If genetics worked like a Build-a-Hair workshop , I’d combine the texture of smooth, silky stereotypical Chinese hair with the volume of big stereotypical Jewish curls and defy all laws of hair physics. Instead I ended up with a frizzy, inconsistently wavy, unmanageable mess.
“Have you heard of conditioner?” my Asian friends would ask. Or my favorite, “Just brush it!” Suddenly my Jewishness was another problem to detangle.
It was a vicious cycle: dissecting every inch of my body, comparing myself to two sets of unattainable beauty standards and constantly finding a new insecurity. “Do I have a Jewish nose?” I’d ponder, obsessing over my side profile. (I do, in fact, have a Jewish nose because I’m Jewish and I have a nose.) “Ugh, my eyelashes are so short and Asian!” The shameful tug of war between my two identities seemed never-ending.
One day, all these messy, nuanced feelings spilled out onto a page in my songwriting journal.
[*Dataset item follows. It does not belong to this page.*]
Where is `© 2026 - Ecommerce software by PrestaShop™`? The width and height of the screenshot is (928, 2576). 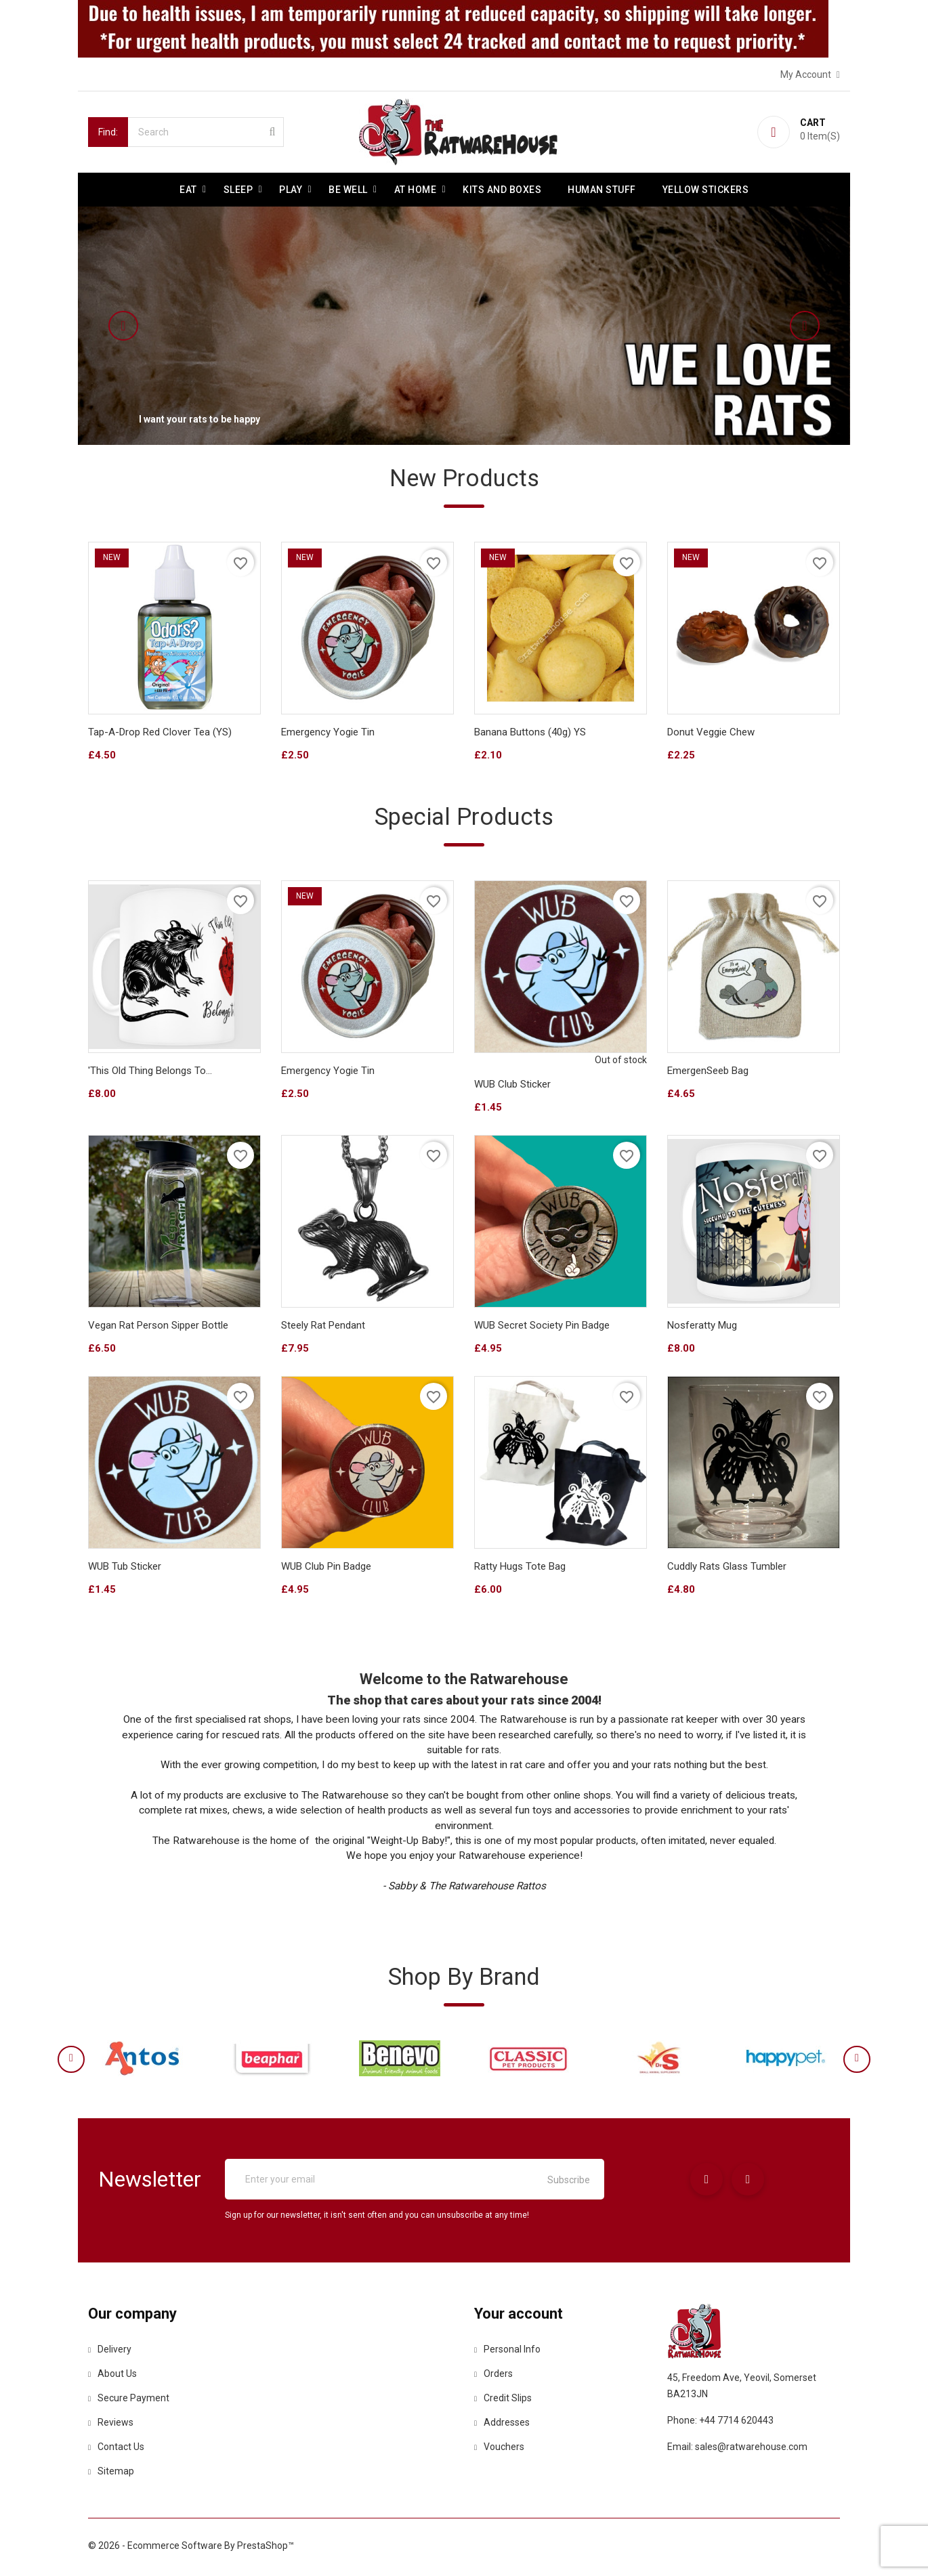 © 2026 - Ecommerce software by PrestaShop™ is located at coordinates (191, 2548).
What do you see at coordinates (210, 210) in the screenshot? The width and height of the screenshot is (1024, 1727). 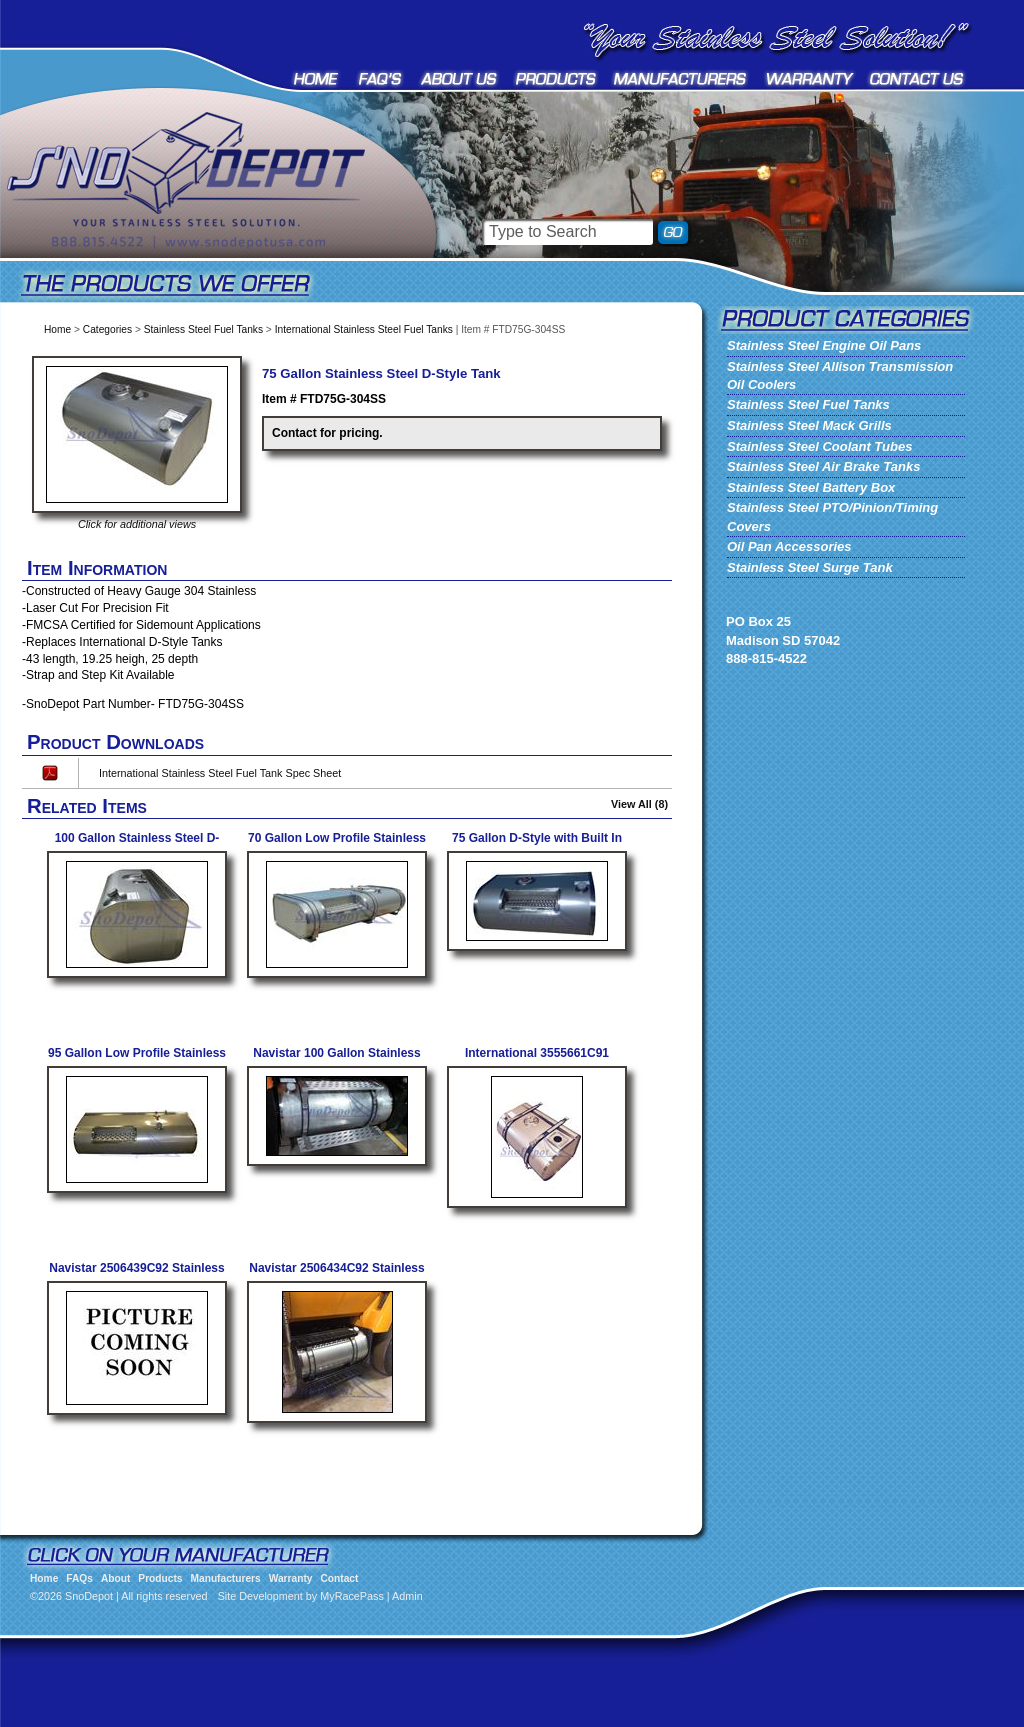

Digging through these complexities with humor and a profound level of honesty, I wrote “Water & Oil,” a song more genuinely Jewish than any of the Hanukkah songs I’d written as a kid. Twenty-five mixed collaborators helped me bring the song to life, along with a music video shot by fellow Asian Jew Jared Chiang-Zeizel.
The music video was a cathartic opportunity to wear everything I had denied myself — monochrome head-to-toe yellow, winged eyeliner and my hair in its full frizzy glory. We satirized all my insecurities — the blue filters, my vendetta against my hairbrush and my failure to use chopsticks. It was angsty, it was campy and it made me feel whole.
Today I feel beautiful and empowered in my Asian-American Jewish identity. My Jewish identity means so much more to me than simply my “whiteness,” and I will never let white supremacy define my identity again. Growing into my mixed identity is a lifelong rollercoaster of learning and unlearning, but I’m into it. And hey, that’s pretty damn Jewish.